7. The examination method based on RGB image and weight information fusion according to claim 1, characterized in that, Extracting backside color features, including: In the standardized image, the pixel set of each seed instance is extracted based on the mask of each seed instance, and color space transformation is performed on the pixel set to obtain the color vector of the seed instance; Construct a set of standard color vectors and calculate the color difference value between each seed instance and each standard color vector based on the color difference metric; The color category of the seed instance is calculated based on the color difference value.
8. The examination method based on RGB image and weight information fusion according to claim 2, characterized in that, Generate seed evaluation result data including seed quantity, weight parameters, size parameters, and color parameters, including: The calibration count, net weight, weight per 100 grains, weight per 1000 grains, dimensional characteristics, and color category are structured and encapsulated to form a test result data package; Generate a data index identifier corresponding to the RGB image data for the test result data packet, and associate and store the data index identifier with the weight timestamp and the image timestamp; The test result data packet is output to the display terminal or exported as an electronic report file to complete the data output of the test results.

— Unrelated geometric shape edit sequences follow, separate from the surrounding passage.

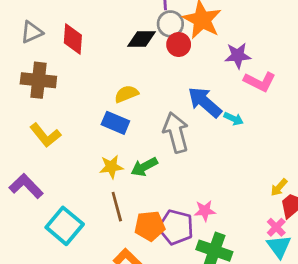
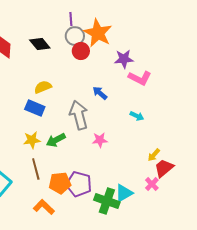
black diamond: (142, 39) -> (40, 44), moved, turned 50
blue arrow: (205, 102) -> (100, 93), size x0.6
cyan arrow: (234, 119) -> (137, 116), moved
pink star: (205, 211) -> (100, 140), moved
cyan triangle: (279, 246) -> (124, 193), moved, turned 36

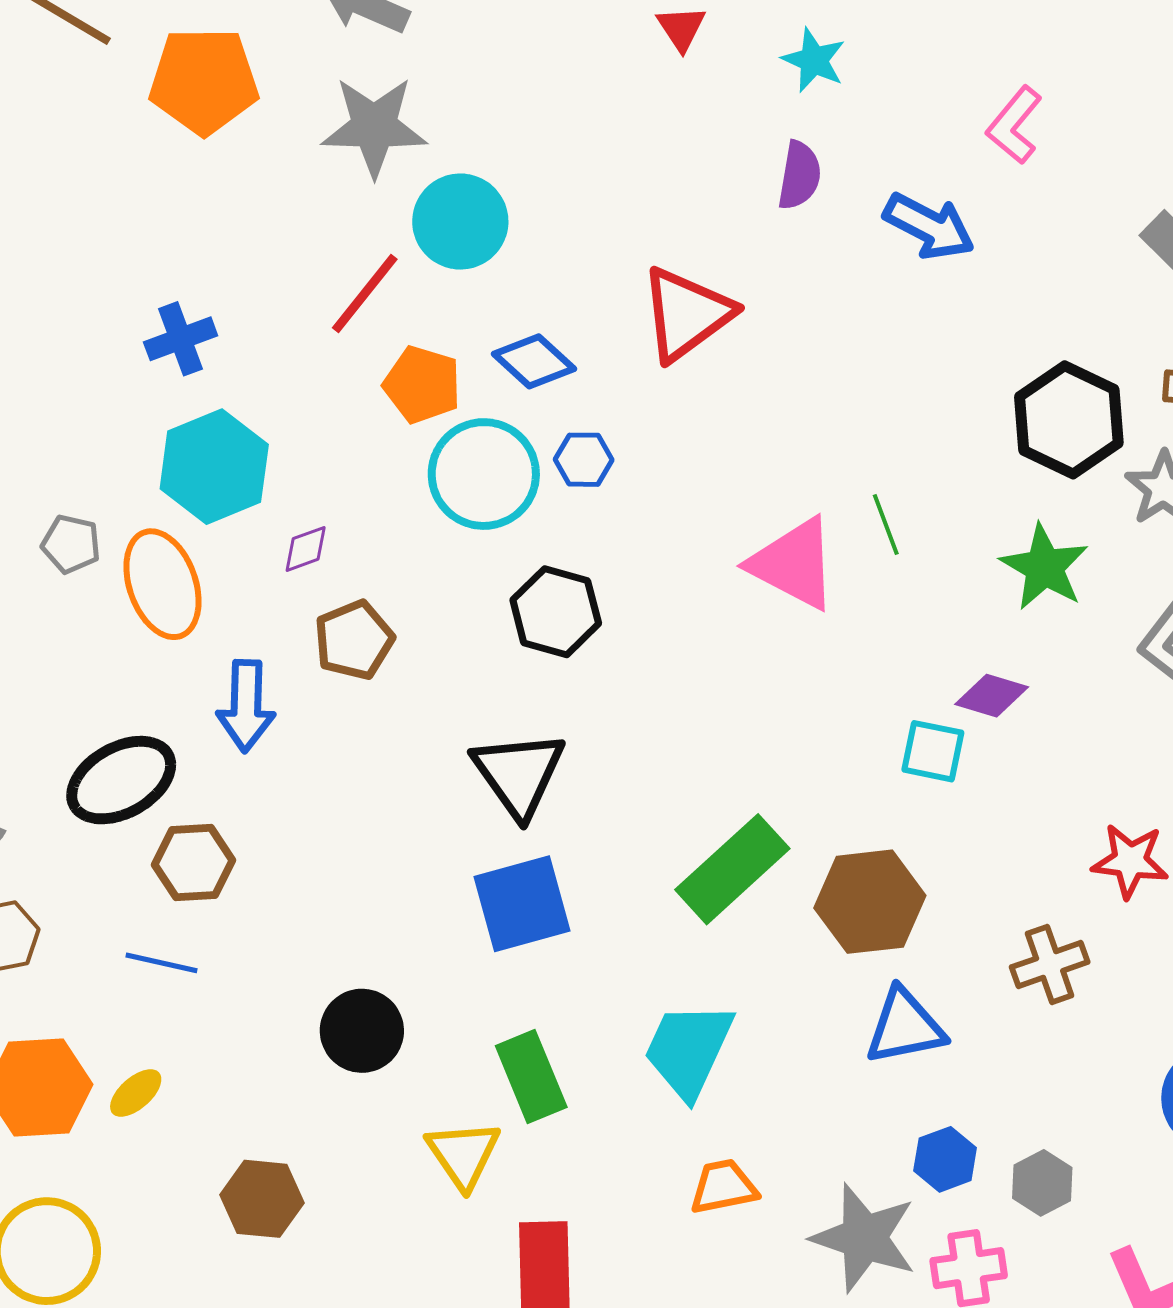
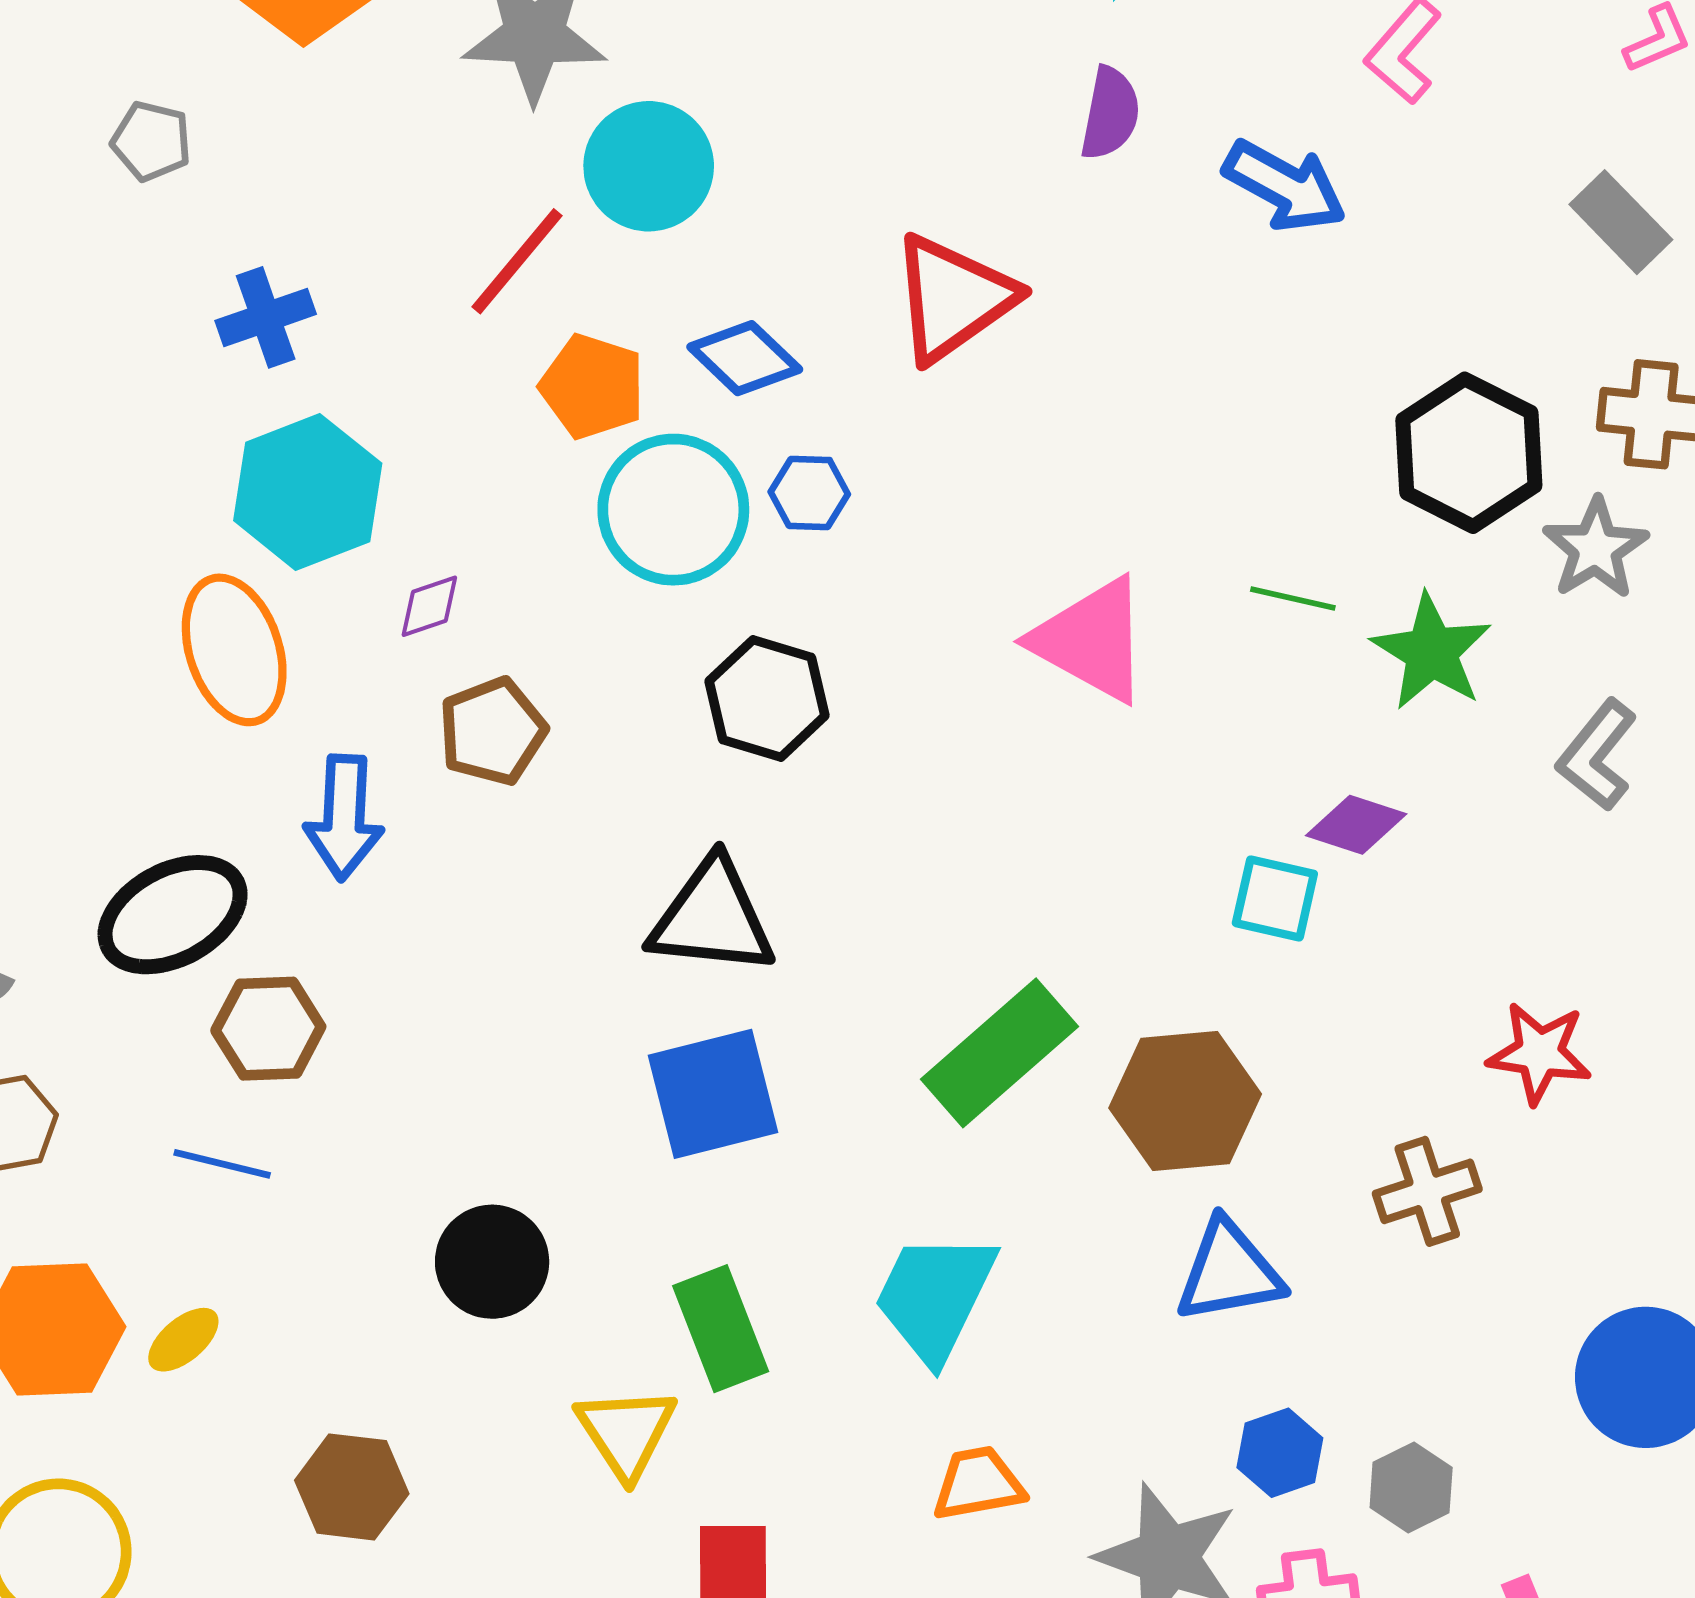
green line: (886, 524) -> (1293, 598), moved, turned -58
gray pentagon: (71, 544) -> (151, 141), moved
black triangle: (519, 774) -> (712, 917), turned -50

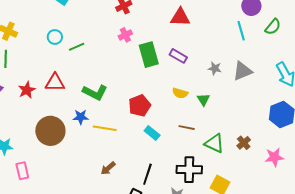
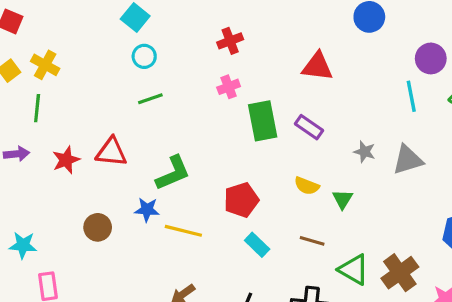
cyan circle: (55, 37) -> (144, 56), moved
green L-shape: (95, 92) -> (173, 173), turned -55
brown circle: (50, 131) -> (98, 227), size x0.6
brown cross: (244, 143) -> (400, 273), size x1.6

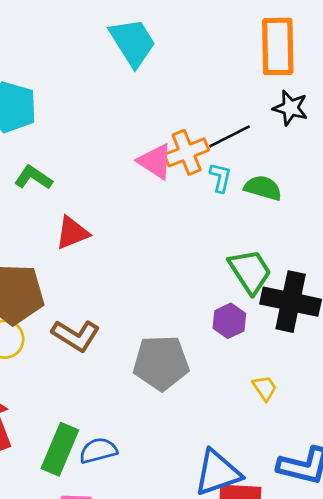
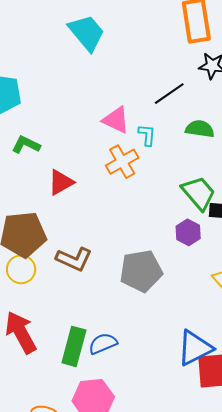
orange cross: (187, 152) -> (122, 162), moved
cyan L-shape: (220, 178) -> (147, 135), moved

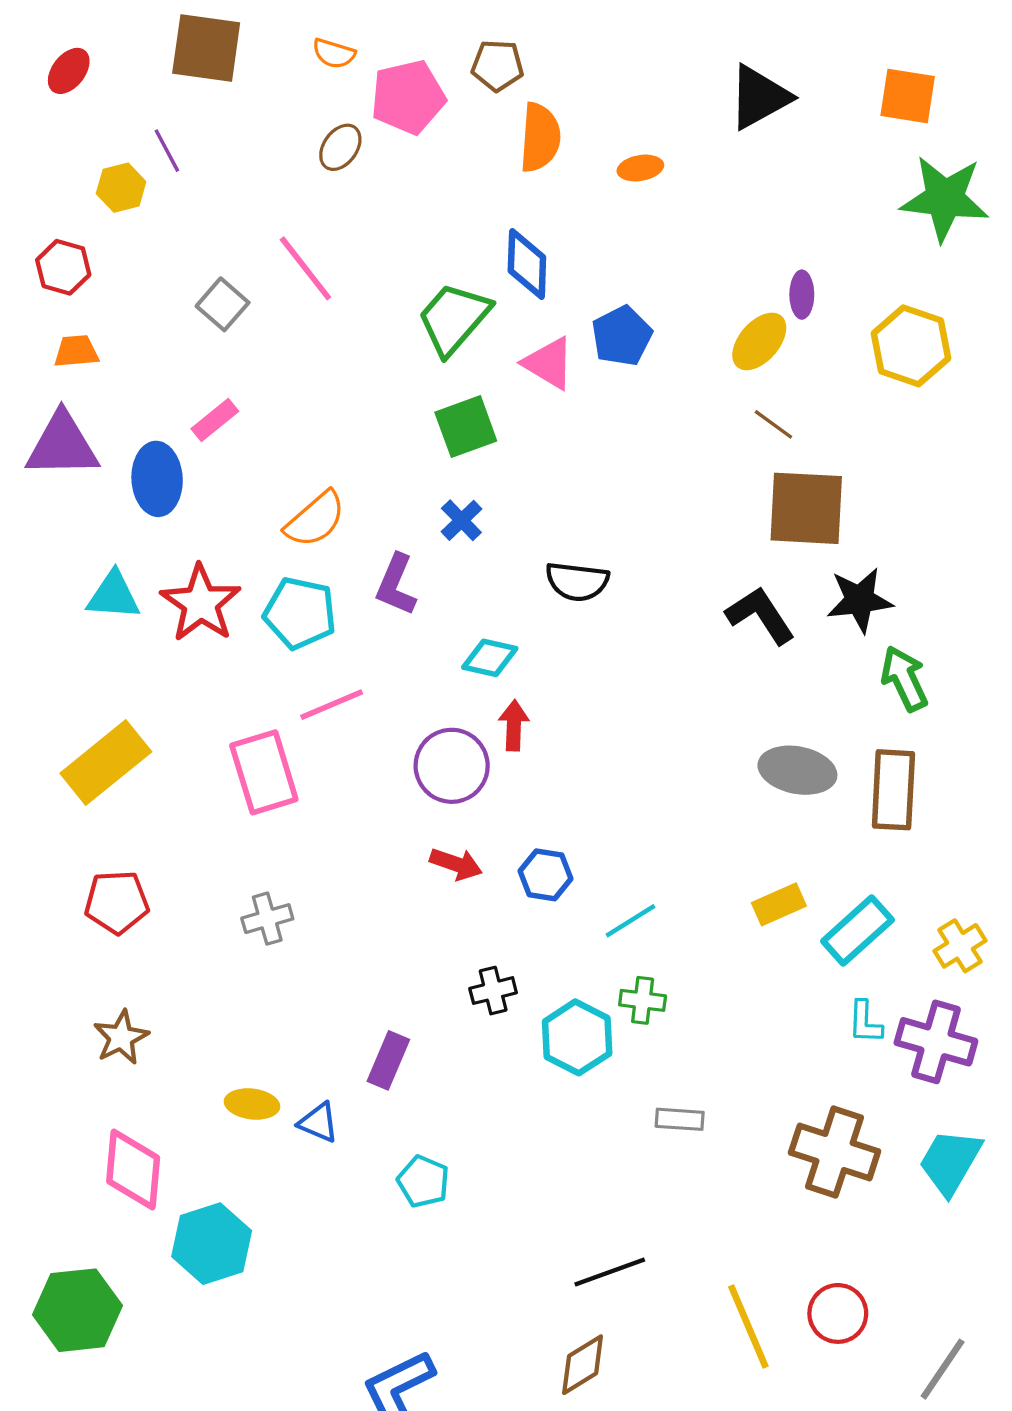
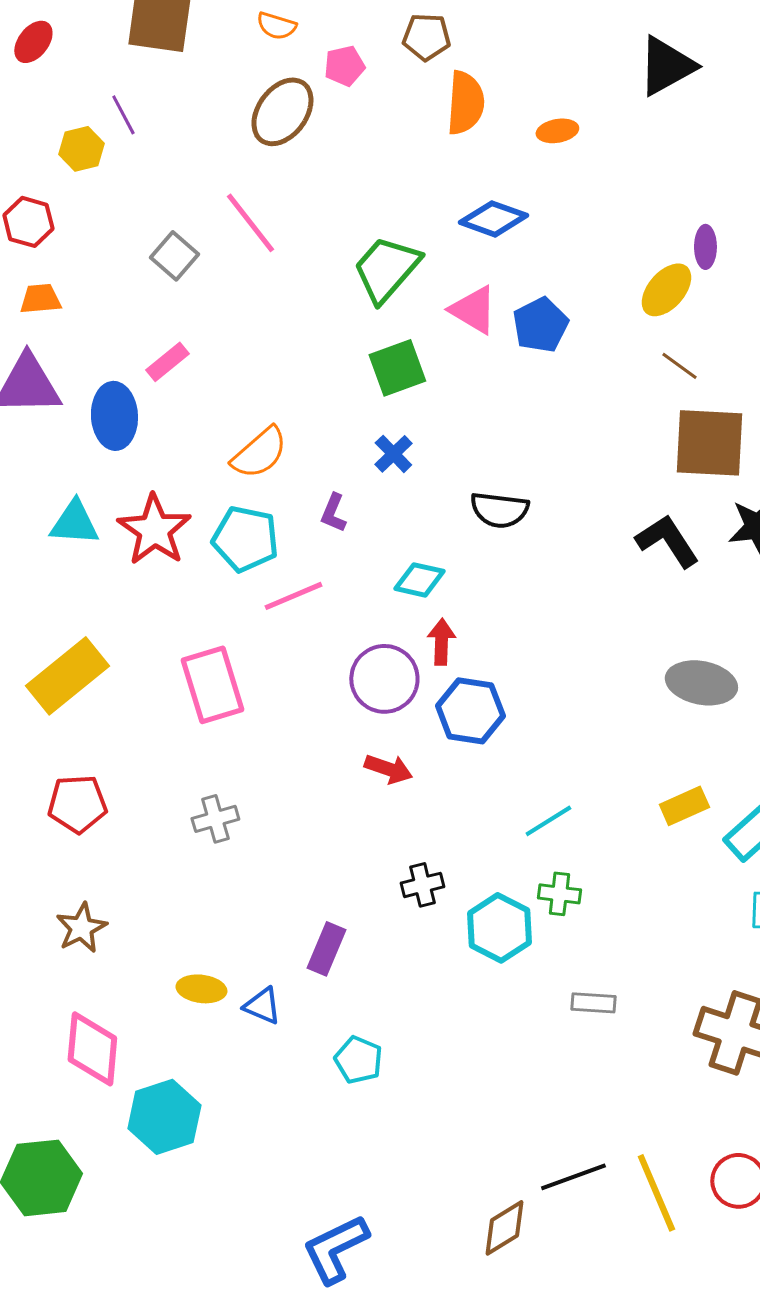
pink pentagon: (408, 97) -> (344, 66), size x0.6
brown ellipse: (340, 147) -> (282, 112), size x1.6
blue diamond: (527, 264) -> (493, 219), moved, turned -72
blue pentagon: (622, 336) -> (540, 325), moved
purple L-shape: (396, 585) -> (333, 513), size x0.7
pink line: (332, 705) -> (293, 596), moved
blue hexagon: (545, 875) -> (470, 711), moved, size x1.4
black line: (610, 1272) -> (573, 1177), moved

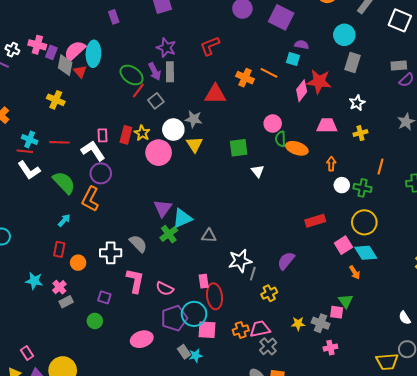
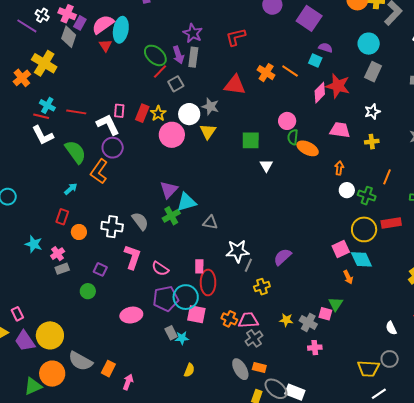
gray diamond: (65, 65) -> (69, 37), moved
yellow cross: (56, 100) -> (44, 63), moved, size x1.4
red rectangle: (315, 221) -> (391, 223), moved
orange cross: (241, 330) -> (229, 319), turned 35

9. A testing system based on the fusion of RGB images and weight information, characterized in that, The system is used to execute the examination method based on RGB image and weight information fusion as described in any one of claims 1-8, and the system comprises: The acquisition unit is used to acquire synchronous RGB image data of the seed sample to be tested and raw weight data that is time-aligned with the RGB image data, and calculate the net weight based on the preset tare weight. The processing unit is used to perform illumination normalization and background separation processing on the RGB image data to obtain a standardized image and a set of candidate seed regions; The input unit is used to input the standardized image into the deep learning instance segmentation model, output the seed instance segmentation mask set and the corresponding confidence set, and calculate the initial count based on the confidence set; The calculation unit is used to perform occlusion adaptive weight consistency count correction processing based on the net weight, the initial count and the occlusion metric value calculated by the set of seed instance segmentation masks, so as to output the correction count and the set of correction instance segmentation masks corresponding one-to-one with the correction count, and calculate the single grain weight, hundred grain weight and thousand grain weight based on the correction count. The generation unit is used to extract morphological and size features and back color features of each seed instance based on the set of correction instance segmentation masks, and generate seed evaluation result data including seed quantity, weight parameters, size parameters and color parameters.